The crisis erupted when a private phone conversation between Paetongtarn and Cambodian strongman Hun Sen was leaked on social media platforms. In the recording, the Thai prime minister referred to her own military commanders as “opponents” and dismissed the Thai regional commander responsible for northeastern security as someone who “just wanted to look tough”.
She also addressed Hun Sen as “uncle”, a term of endearment that reflects the long-standing friendship between the Shinawatra and Hun families.
What Paetongtarn characterised as a “negotiation tactic” has been condemned by critics as a betrayal of national security and dignity. The leaked conversation has triggered mass protests demanding her resignation and thrown her government into chaos, threatening the fragile coalition that brought her Pheu Thai Party to power.
The phone call centred on resolving escalating tensions along the Thai-Cambodian border, specifically around the disputed Emerald Triangle where Thailand, Cambodia and Laos converge.
The standoff intensified after several provocative incidents: 1) a Thai-built friendship pavilion was burnt down in March 2025; 2) Cambodian forces dug trenches that Thai officials claimed extended 200 metres into the Thai territory and; 3) the shooting incident on 28 May 2025 that resulted in the death of a Cambodian soldier, with both sides claiming self-defence.
Despite an agreement reached on 8 June 2025 between border task force commanders to withdraw troops and fill the disputed trenches, implementation stalled. Thailand failed to restore normal operating hours at border checkpoints as promised, prompting Cambodia to reduce its own checkpoint hours in retaliation. The tit-for-tat escalation continued, creating the volatile atmosphere that led to the fateful phone conversation.
Outstanding Dispute
Thai-Cambodian border disputes have been a recurring feature of the bilateral relations since the colonial period, with boundaries drawn by French colonial powers through gunboat diplomacy. The two nations have long used these territorial disagreements as convenient sources of nationalist sentiment when domestic political legitimacy wanes.

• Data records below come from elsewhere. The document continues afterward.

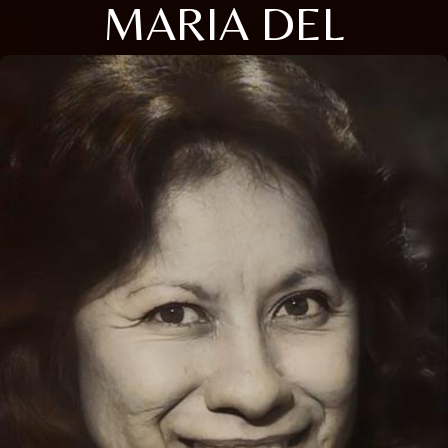
MARIA DEL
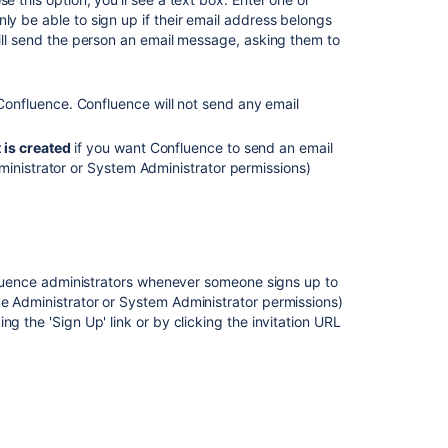
Edit
y be able to sign up if their email address belongs
User
ill send the person an email message, asking them to
Details
Adding
 Confluence. Confluence will not send any email
or
Removing
Users
 is created
if you want Confluence to send an email
in
ministrator or System Administrator permissions)
Groups
Managing
your
Confluence
License
onfluence administrators whenever someone signs up to
ce Administrator or System Administrator permissions)
Setting
g the 'Sign Up' link or by clicking the invitation URL
Up
Public
Access
Managing
Site-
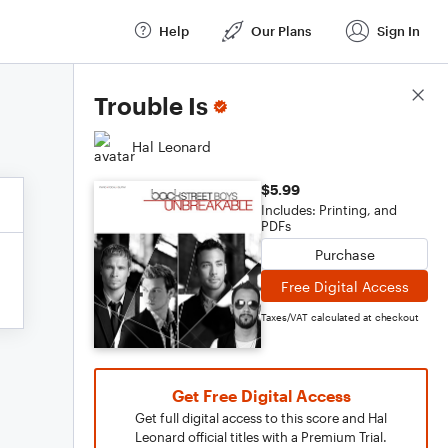
Help
Our Plans
Sign In
Score Details
Trouble Is
Hal Leonard
$5.99
Includes: Printing, and
PDFs
Purchase
Free Digital Access
Taxes/VAT calculated at checkout
Get Free Digital Access
Get full digital access to this score and Hal
Leonard official titles with a Premium Trial.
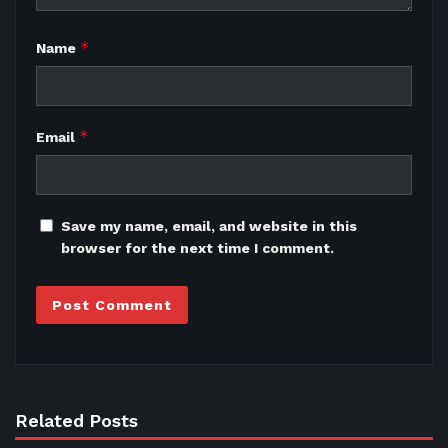
*
Name
*
Email
Save my name, email, and website in this
browser for the next time I comment.
Related Posts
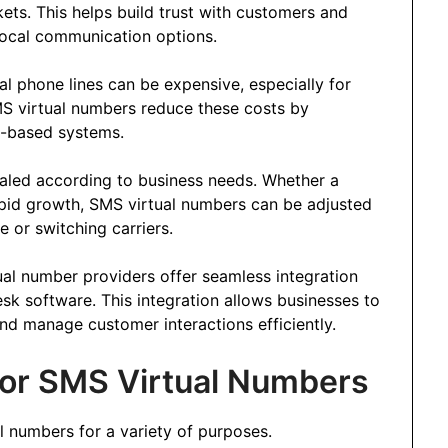
kets. This helps build trust with customers and
local communication options.
cal phone lines can be expensive, especially for
MS virtual numbers reduce these costs by
d-based systems.
caled according to business needs. Whether a
pid growth, SMS virtual numbers can be adjusted
e or switching carriers.
ual number providers offer seamless integration
k software. This integration allows businesses to
d manage customer interactions efficiently.
or SMS Virtual Numbers
l numbers for a variety of purposes.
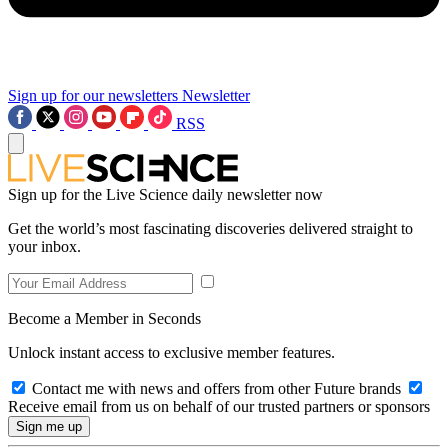
Sign up for our newsletters
Newsletter
RSS
Sign up for the Live Science daily newsletter now
Get the world’s most fascinating discoveries delivered straight to
your inbox.
Become a Member in Seconds
Unlock instant access to exclusive member features.
Contact me with news and offers from other Future brands
Receive email from us on behalf of our trusted partners or sponsors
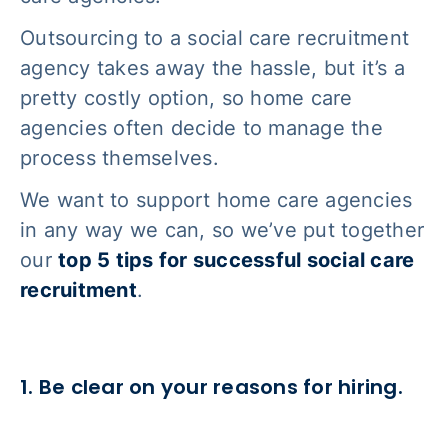
Outsourcing to a social care recruitment
agency takes away the hassle, but it’s a
pretty costly option, so home care
agencies often decide to manage the
process themselves.
We want to support home care agencies
in any way we can, so we’ve put together
our
top 5 tips for successful social care
recruitment
.
1. Be clear on your reasons for hiring.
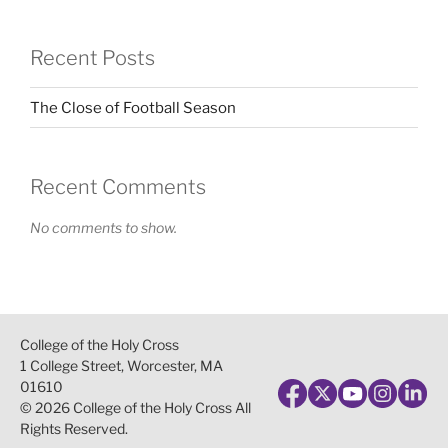
Recent Posts
The Close of Football Season
Recent Comments
No comments to show.
College of the Holy Cross
1 College Street, Worcester, MA
01610
© 2026 College of the Holy Cross All
Rights Reserved.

The irony is particularly sharp given that both countries share cultural traditions – including martial arts known as Muay Thai in Thailand and Kun Khmer in Cambodia – practised throughout the Theravada Buddhist region.
As French orientalist Ernest Renan observed, nation-building requires people to forget certain things while remembering others. The problem for Thailand and Cambodia is their selective memory focuses on grievances rather than shared heritage.
The 1962 International Court of Justice (ICJ) ruling awarding the Preah Vihear temple to Cambodia continues to rankle Thai nationalists, while discussions of joint maritime resource exploration in the Gulf of Thailand sparked fears about compromising Thai sovereignty over Koh Kood Island. Historical mistrust consistently undermines cooperation efforts between the two nations.
Power Struggle
The leaked call exposed deep rifts between Paetongtarn’s civilian government and the Royal Thai Army. Military leaders withheld information about the Cambodian trenches from the foreign affairs and defence ministries, releasing details to the media only after the 8 June 2025 shooting incident. This breach of the standard operating procedure, which typically requires diplomatic channels to be informed first, suggests a deliberate attempt by the military to achieve political gain.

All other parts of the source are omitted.